To prepare for these risks around regulations and patient expectations, CFOs should engage compliance teams early to navigate state-specific DPC regulations, develop patient education materials to clarify the scope of services, and potentially offer sliding scale or hybrid models to expand access while preserving financial sustainability. There is room for flexibility within the DPC model if providers can develop a clear, comprehensive strategy around implementation.

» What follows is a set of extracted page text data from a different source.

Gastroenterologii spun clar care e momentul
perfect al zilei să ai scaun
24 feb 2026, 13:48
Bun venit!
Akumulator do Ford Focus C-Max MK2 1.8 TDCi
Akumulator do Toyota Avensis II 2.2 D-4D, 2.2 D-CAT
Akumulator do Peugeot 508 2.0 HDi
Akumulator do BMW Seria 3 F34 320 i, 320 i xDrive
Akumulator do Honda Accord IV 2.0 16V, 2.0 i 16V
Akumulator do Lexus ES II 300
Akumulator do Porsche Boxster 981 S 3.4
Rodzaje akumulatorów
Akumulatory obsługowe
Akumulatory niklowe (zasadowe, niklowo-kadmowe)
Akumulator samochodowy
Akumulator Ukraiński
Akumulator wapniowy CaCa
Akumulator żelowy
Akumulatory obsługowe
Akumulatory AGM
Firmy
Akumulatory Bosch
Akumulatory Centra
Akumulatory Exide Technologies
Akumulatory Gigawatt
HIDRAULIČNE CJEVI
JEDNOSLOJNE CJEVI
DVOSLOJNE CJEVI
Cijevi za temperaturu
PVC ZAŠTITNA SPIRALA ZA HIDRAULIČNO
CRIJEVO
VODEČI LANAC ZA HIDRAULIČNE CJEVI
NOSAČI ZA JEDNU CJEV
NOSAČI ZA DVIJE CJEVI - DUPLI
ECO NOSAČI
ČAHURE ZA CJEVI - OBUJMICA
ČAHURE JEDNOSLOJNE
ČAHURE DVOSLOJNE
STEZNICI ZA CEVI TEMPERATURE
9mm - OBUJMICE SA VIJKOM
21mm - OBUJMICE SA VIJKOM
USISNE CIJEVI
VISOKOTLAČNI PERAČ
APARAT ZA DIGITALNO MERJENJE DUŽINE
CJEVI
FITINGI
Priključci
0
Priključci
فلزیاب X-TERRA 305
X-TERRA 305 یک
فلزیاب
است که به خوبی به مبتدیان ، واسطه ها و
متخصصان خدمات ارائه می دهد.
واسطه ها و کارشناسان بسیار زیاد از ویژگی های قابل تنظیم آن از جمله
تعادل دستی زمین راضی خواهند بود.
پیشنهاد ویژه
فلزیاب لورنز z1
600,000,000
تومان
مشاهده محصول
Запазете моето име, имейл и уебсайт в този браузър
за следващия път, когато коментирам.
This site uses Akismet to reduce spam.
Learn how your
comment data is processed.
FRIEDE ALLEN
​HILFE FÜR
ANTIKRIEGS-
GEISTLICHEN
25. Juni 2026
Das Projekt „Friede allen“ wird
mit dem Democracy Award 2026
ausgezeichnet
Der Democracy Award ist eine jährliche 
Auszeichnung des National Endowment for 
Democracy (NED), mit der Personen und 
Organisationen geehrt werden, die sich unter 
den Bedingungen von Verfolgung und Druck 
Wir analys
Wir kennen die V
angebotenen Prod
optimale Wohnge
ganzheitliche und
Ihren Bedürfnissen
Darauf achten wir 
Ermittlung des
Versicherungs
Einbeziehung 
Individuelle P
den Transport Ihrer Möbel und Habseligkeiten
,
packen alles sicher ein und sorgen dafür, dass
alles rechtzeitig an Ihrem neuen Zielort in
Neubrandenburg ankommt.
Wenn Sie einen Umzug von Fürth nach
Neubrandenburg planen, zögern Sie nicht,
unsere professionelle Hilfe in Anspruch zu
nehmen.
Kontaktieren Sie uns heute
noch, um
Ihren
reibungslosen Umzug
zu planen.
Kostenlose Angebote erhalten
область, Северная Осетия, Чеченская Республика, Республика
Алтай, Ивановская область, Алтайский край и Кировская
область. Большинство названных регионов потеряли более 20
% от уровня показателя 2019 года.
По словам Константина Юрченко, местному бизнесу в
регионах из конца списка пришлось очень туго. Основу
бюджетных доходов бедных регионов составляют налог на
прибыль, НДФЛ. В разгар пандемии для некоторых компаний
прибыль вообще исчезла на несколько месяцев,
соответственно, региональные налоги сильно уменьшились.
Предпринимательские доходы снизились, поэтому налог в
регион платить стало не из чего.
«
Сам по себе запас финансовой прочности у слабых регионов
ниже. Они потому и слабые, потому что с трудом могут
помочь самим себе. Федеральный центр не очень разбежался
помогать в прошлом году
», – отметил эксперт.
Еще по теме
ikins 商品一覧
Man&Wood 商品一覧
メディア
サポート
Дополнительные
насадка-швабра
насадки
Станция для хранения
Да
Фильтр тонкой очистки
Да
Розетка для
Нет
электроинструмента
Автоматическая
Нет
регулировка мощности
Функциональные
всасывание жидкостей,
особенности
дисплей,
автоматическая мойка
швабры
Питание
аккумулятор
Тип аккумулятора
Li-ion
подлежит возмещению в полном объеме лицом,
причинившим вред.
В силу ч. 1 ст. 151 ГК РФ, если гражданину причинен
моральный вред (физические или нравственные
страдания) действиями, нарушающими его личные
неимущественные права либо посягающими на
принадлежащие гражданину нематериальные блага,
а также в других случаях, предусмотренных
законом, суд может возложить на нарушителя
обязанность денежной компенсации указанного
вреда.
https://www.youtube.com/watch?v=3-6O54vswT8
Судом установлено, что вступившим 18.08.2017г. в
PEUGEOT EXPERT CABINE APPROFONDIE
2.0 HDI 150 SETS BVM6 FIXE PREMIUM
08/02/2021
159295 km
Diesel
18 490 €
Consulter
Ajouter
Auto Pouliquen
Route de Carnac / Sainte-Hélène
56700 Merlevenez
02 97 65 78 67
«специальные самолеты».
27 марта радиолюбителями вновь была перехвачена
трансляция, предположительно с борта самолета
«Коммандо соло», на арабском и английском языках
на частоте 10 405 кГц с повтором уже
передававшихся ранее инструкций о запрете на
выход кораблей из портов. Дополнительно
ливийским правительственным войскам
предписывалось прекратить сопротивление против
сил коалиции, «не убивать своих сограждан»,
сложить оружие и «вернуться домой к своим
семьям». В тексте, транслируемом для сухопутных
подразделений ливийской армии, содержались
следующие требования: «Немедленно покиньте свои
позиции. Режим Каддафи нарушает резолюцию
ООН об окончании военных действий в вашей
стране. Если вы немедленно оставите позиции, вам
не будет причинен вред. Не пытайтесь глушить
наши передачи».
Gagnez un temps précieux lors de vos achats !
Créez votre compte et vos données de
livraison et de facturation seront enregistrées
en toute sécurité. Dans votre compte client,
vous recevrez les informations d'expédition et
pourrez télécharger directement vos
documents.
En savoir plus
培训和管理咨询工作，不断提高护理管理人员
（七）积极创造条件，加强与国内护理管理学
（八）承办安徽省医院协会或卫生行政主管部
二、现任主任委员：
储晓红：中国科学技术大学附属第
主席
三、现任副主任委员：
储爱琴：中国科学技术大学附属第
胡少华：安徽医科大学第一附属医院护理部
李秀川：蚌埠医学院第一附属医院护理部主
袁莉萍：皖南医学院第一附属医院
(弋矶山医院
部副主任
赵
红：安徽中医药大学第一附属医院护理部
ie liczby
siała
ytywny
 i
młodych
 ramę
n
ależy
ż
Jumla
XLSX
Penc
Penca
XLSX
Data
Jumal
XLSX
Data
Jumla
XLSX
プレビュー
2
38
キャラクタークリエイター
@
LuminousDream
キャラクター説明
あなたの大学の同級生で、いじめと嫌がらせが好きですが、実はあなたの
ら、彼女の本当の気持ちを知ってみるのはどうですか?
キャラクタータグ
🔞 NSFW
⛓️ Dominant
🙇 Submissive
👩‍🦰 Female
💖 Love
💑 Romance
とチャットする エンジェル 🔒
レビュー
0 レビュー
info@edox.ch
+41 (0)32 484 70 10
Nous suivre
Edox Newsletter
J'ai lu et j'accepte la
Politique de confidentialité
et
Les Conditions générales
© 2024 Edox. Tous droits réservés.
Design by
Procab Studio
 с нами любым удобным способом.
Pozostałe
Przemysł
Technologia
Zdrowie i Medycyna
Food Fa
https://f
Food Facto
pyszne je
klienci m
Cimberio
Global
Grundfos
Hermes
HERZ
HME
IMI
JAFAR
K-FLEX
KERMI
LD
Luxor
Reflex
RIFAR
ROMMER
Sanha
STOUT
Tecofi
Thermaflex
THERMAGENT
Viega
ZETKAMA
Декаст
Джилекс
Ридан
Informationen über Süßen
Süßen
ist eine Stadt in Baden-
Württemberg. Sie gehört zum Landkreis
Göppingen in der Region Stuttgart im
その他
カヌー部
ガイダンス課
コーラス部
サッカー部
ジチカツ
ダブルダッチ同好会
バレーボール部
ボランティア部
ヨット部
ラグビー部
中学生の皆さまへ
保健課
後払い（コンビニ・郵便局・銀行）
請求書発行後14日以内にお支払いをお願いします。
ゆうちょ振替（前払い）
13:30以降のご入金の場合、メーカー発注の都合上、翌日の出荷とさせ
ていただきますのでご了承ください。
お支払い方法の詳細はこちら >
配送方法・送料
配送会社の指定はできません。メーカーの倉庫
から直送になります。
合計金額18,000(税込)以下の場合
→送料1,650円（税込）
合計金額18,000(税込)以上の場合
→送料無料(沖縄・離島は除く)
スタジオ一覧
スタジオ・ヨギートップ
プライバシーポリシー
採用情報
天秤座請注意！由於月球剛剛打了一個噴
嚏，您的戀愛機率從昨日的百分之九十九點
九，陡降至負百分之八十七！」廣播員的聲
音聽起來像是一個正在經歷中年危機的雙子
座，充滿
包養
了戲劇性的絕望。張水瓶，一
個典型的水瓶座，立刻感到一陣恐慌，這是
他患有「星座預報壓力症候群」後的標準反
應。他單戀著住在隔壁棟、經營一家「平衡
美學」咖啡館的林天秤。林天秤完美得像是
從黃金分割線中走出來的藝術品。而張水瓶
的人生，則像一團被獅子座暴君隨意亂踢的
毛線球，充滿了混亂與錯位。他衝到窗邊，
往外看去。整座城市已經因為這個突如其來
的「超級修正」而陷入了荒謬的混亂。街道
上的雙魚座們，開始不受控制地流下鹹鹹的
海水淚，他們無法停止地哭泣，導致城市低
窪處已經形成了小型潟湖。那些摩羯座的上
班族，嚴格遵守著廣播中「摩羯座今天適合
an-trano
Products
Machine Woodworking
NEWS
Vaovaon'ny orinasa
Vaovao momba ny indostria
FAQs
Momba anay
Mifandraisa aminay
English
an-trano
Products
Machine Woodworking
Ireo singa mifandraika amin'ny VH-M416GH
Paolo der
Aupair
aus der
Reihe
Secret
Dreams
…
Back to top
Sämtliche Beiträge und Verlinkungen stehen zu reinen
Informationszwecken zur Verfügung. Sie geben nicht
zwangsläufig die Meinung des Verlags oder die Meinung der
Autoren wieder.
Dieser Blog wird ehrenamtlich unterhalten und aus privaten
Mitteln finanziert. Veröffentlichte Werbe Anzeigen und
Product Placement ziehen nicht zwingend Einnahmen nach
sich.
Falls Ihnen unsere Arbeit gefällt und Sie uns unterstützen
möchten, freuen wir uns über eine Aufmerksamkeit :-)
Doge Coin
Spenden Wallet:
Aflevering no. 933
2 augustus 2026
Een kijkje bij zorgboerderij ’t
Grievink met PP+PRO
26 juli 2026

Balancing Innovation with Ethics and Trust
The pay-first aspect of DPC echoes broader conversations in the industry around pre-payment. Just a few months ago, the industry witnessed the backlash aimed at Cleveland Clinic for implementing its pay-now policy, enough that it was reversed shortly after. While Cleveland Clinic’s model was inherently different from a DPC model, the incident still highlights the ethical factors in implementing a new payment model and how it affects healthcare access to lower income patients.
Rick Gundling, senior vice president at HFMA, points out that, "As out-of-pocket costs for consumers have grown… providers are much more at risk for nonpayment." However, Gundling also emphasizes the need for trust: "Compassion, patient advocacy, and education should be part of all patient discussions."
At the recent annual HFMA conference, Gundling presented a five- step framework for CFOs to make ethically-sound financial decisions.
"Ensuring a good financial experience for patients is important for many reasons—it reduces administrative costs and improves financial results for healthcare organizations, it enhances patient satisfaction and loyalty, and—perhaps most importantly—it helps patients make better decisions about their healthcare," said Gundling.
For DPC to succeed, health systems must tread carefully, and, like every innovation in healthcare, must combine financial innovation with a commitment to transparency and equity.
As financial tension grows to new heights, the industry demands a plan to reshape outdated processes. For finance leaders, the time is right to explore how.
Marie DeFreitas is the CFO editor for HealthLeaders.
KEY TAKEAWAYS
DPC models can stabilize income and reduce administrative costs. Success hinges on clear patient education, defined service scopes, and compliance with state regulations.
While DPC appeals to patients facing Medicaid cuts or high-deductible plans, up-front costs may still deter low-income individuals.
CFOs must note that even financially sound strategies can erode public trust if not paired with compassion, advocacy, and equitable access safeguards.